Providence Resources says it is now debt free

Exploration company Providence Resources has reported an operating loss for the year of just over €5.4m, an increase on the operating loss of €4.07m reported last year.

The loss is a result of higher administration expenses related to its drilling operations, including the Barryroe field off the Cork coast which has significant oil and gas potential.

Providence posted a pre-tax loss of €8.2m for the year to the end of December - which the company described as 'a landmark year'.

The company also paid down all its debt from the proceeds of the sale of its UK onshore assets. Over the past 18 months, Providence reduced its debt levels by about €75m and it said it is now debt free.

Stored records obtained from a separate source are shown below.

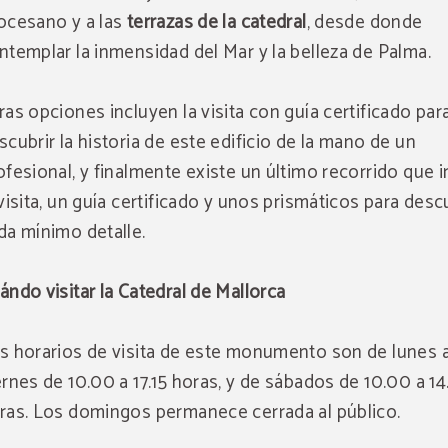
ocesano y a las
terrazas de la catedral
, desde donde
ntemplar la inmensidad del Mar y la belleza de Palma.
ras opciones incluyen la visita con guía certificado par
scubrir la historia de este edificio de la mano de un
ofesional, y finalmente existe un último recorrido que 
 visita, un guía certificado y unos prismáticos para desc
da mínimo detalle.
ándo visitar la Catedral de Mallorca
s horarios de visita de este monumento son de lunes 
ernes de 10.00 a 17.15 horas, y de sábados de 10.00 a 14
ras. Los domingos permanece cerrada al público.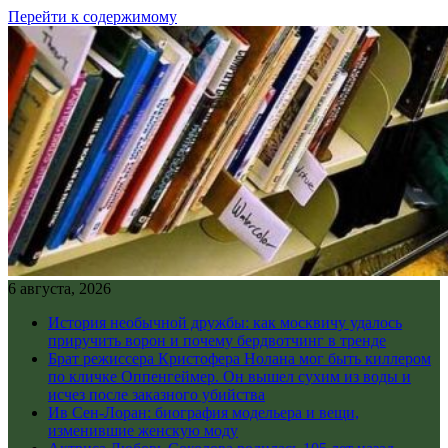
Перейти к содержимому
6 августа, 2026
История необычной дружбы: как москвичу удалось
приручить ворон и почему бердвотчинг в тренде
Брат режиссера Кристофера Нолана мог быть киллером
по кличке Оппенгеймер. Он вышел сухим из воды и
исчез после заказного убийства
Ив Сен-Лоран: биография модельера и вещи,
изменившие женскую моду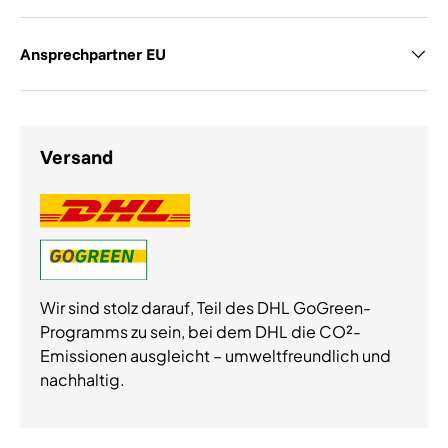
Ansprechpartner EU
Versand
Wir sind stolz darauf, Teil des DHL GoGreen-
Programms zu sein, bei dem DHL die CO²-
Emissionen ausgleicht – umweltfreundlich und
nachhaltig.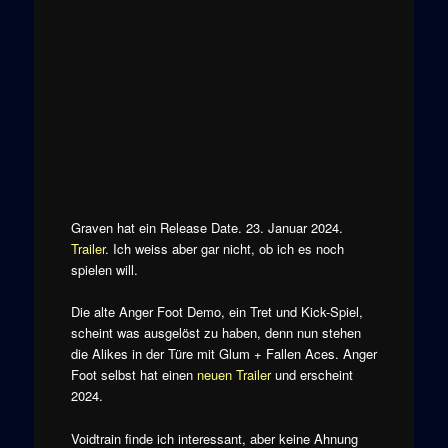
Graven hat ein Release Date. 23. Januar 2024.
Trailer
. Ich weiss aber gar nicht, ob ich es noch
spielen will.
Die alte Anger Foot Demo, ein Tret und Kick-Spiel,
scheint was ausgelöst zu haben, denn nun stehen
die Alikes in der Türe mit Glum + Fallen Aces. Anger
Foot selbst hat einen
neuen Trailer
und erscheint
2024.
Voidtrain finde ich interessant, aber keine Ahnung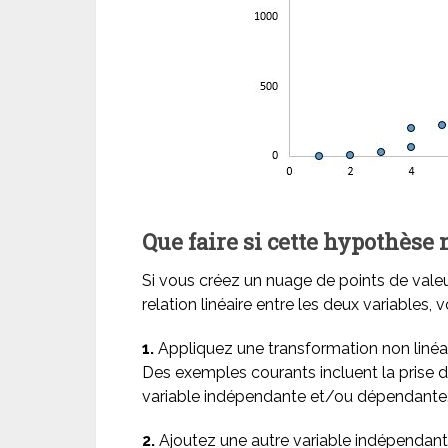
Que faire si cette hypothèse 
Si vous créez un nuage de points de valeur
relation linéaire entre les deux variables,
1.
Appliquez une transformation non linéa
Des exemples courants incluent la prise du 
variable indépendante et/ou dépendante
2.
Ajoutez une autre variable indépendante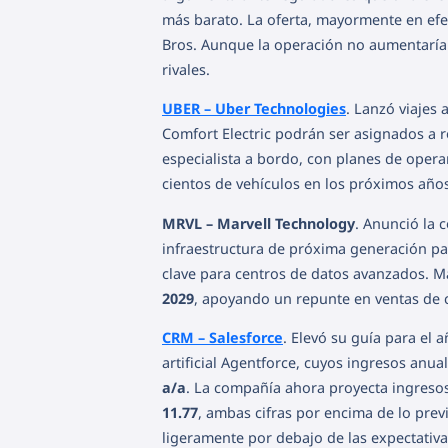
más barato. La oferta, mayormente en efe
Bros. Aunque la operación no aumentaría 
rivales.
UBER – Uber Technologies
. Lanzó viajes
Comfort Electric podrán ser asignados a r
especialista a bordo, con planes de operar 
cientos de vehículos en los próximos año
MRVL – Marvell Technology
. Anunció la 
infraestructura de próxima generación para
clave para centros de datos avanzados. M
2029
, apoyando un repunte en ventas de c
CRM – Salesforce
. Elevó su guía para el a
artificial Agentforce, cuyos ingresos anu
a/a
. La compañía ahora proyecta ingreso
11.77
, ambas cifras por encima de lo prev
ligeramente por debajo de las expectativas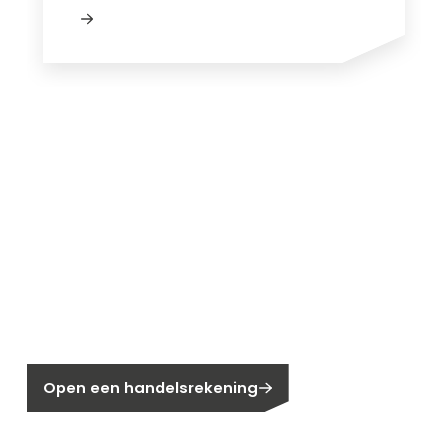
Nieuw bij Segen?
Nog geen klant bij Segen?
Open een handelsrekening
Bent u huiseigenaar?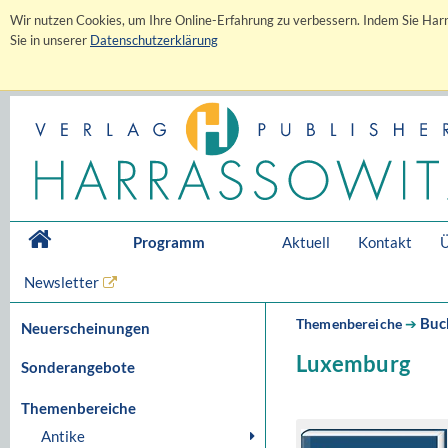
Wir nutzen Cookies, um Ihre Online-Erfahrung zu verbessern. Indem Sie Harr
Sie in unserer
Datenschutzerklärung
Programm
Aktuell
Kontakt
Ü
Newsletter
Buc
Themenbereiche
➔
Neuerscheinungen
Luxemburg
Sonderangebote
Themenbereiche
Antike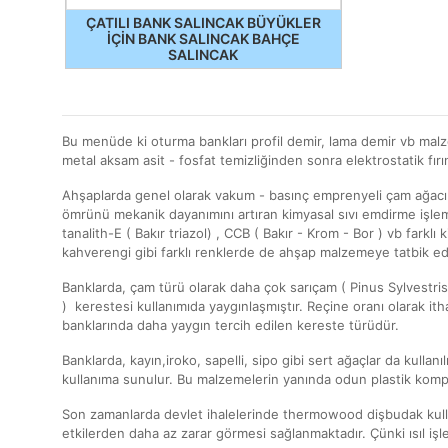
ÇATILI BANK SALINCAK BÜYÜKLER
İÇİN BANK SALINCAK BAHÇE
SALINCAK
Bu menüde ki oturma bankları profil demir, lama demir vb malze
metal aksam asit - fosfat temizliğinden sonra elektrostatik fır
Ahşaplarda genel olarak vakum - basınç emprenyeli çam ağacı 
ömrünü mekanik dayanımını artıran kimyasal sıvı emdirme işle
tanalith-E ( Bakır triazol) , CCB ( Bakır - Krom - Bor ) vb fark
kahverengi gibi farklı renklerde de ahşap malzemeye tatbik ed
Banklarda, çam türü olarak daha çok sarıçam ( Pinus Sylvestris
) kerestesi kullanımıda yaygınlaşmıştır. Reçine oranı olarak i
banklarında daha yaygın tercih edilen kereste türüdür.
Banklarda, kayın,iroko, sapelli, sipo gibi sert ağaçlar da kullan
kullanıma sunulur. Bu malzemelerin yanında odun plastik kompo
Son zamanlarda devlet ihalelerinde thermowood dişbudak kulla
etkilerden daha az zarar görmesi sağlanmaktadır. Çünki ısıl i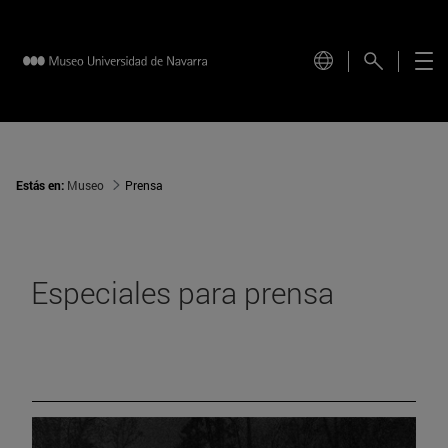
Estás en:
Museo
Prensa
Especiales para prensa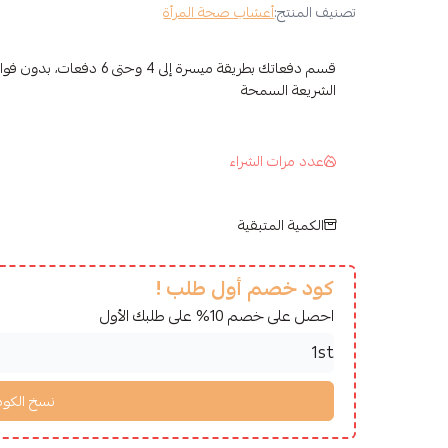
تصنيف المنتج:
أعشاب صحة المرأة
قسم دفعاتك بطريقة ميسرة إلى 4 وح
الشريعة السمحة
عدد مرات الشراء
الكمية المتبقية
كود خصم أول طلب !
احصل على خصم 10% على طلبك الأول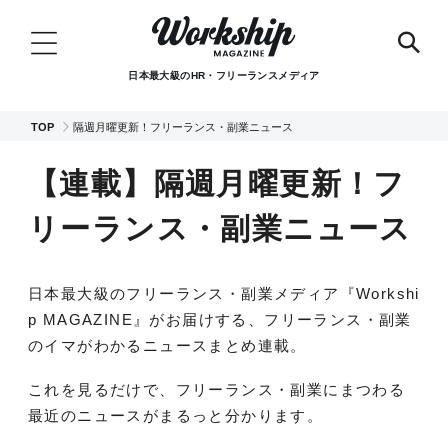
日本最大級のHR・フリーランスメディア
TOP
隔週月曜更新！フリーランス・副業ニュース
【連載】隔週月曜更新！フ
リーランス・副業ニュース
日本最大級のフリーランス・副業メディア『Workshi
p MAGAZINE』がお届けする、フリーランス・副業
のイマがわかるニュースまとめ連載。
これを見るだけで、フリーランス・副業にまつわる
最近のニュースがまるっと分かります。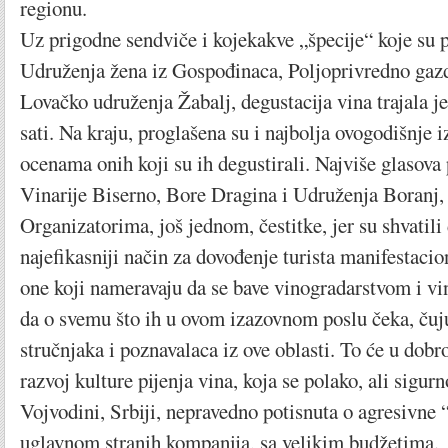
regionu.
Uz prigodne sendviče i kojekakve „špecije“ koje su p
Udruženja žena iz Gospođinaca, Poljoprivredno gaz
Lovačko udruženja Žabalj, degustacija vina trajala j
sati. Na kraju, proglašena su i najbolja ovogodišnje 
ocenama onih koji su ih degustirali. Najviše glasova
Vinarije Biserno, Bore Dragina i Udruženja Boranj, 
Organizatorima, još jednom, čestitke, jer su shvatili d
najefikasniji način za dovođenje turista manifestacion
one koji nameravaju da se bave vinogradarstvom i vi
da o svemu što ih u ovom izazovnom poslu čeka, čuj
stručnjaka i poznavalaca iz ove oblasti. To će u dobro
razvoj kulture pijenja vina, koja se polako, ali sigurn
Vojvodini, Srbiji, nepravedno potisnuta o agresivne “
uglavnom stranih kompanija, sa velikim budžetima.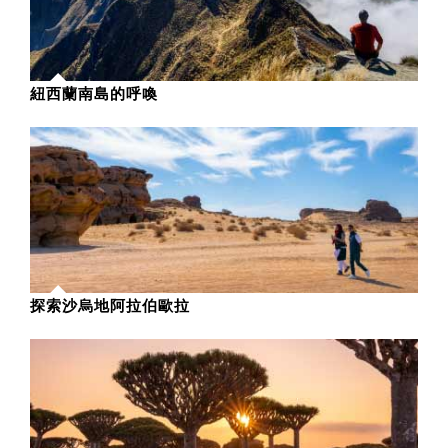
紐西蘭南島的呼喚
探索沙烏地阿拉伯歐拉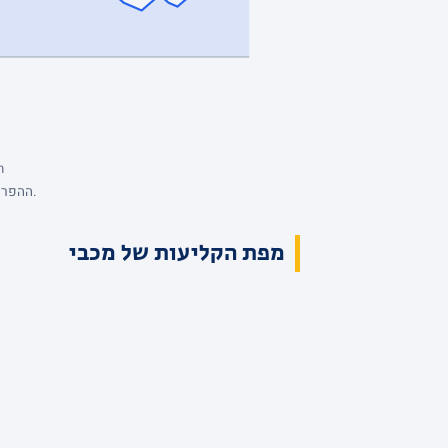
ר
ההפרש מנקודת המבט של מכבי, סל אחרי סל. כחול: מכבי מובילה. השיא: +23, הפיגור העמוק: -. הנתונים המלאים בטבלת הרבעים למעלה.
מפת הקליעות של מכבי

See how Providence shares are doing in Dublin trade

“2012 was a truly transformational year for Providence, with the most notable event being the successful drilling and well testing on the Barryroe oil field in the Celtic Sea Basin, the first well in our multi-basin drilling campaign offshore Ireland,'' commented the company's chief executive Tony O'Reilly.

He said that the Barryroe test results in March came in far above all pre-drill expectations and the post-well analysis has confirmed the true potential of Barryroe.

Mr O'Reilly said that Providence had always believed in the material hydrocarbon prospectivity of offshore Ireland, adding that the success at Barryroe has firmly validated this view.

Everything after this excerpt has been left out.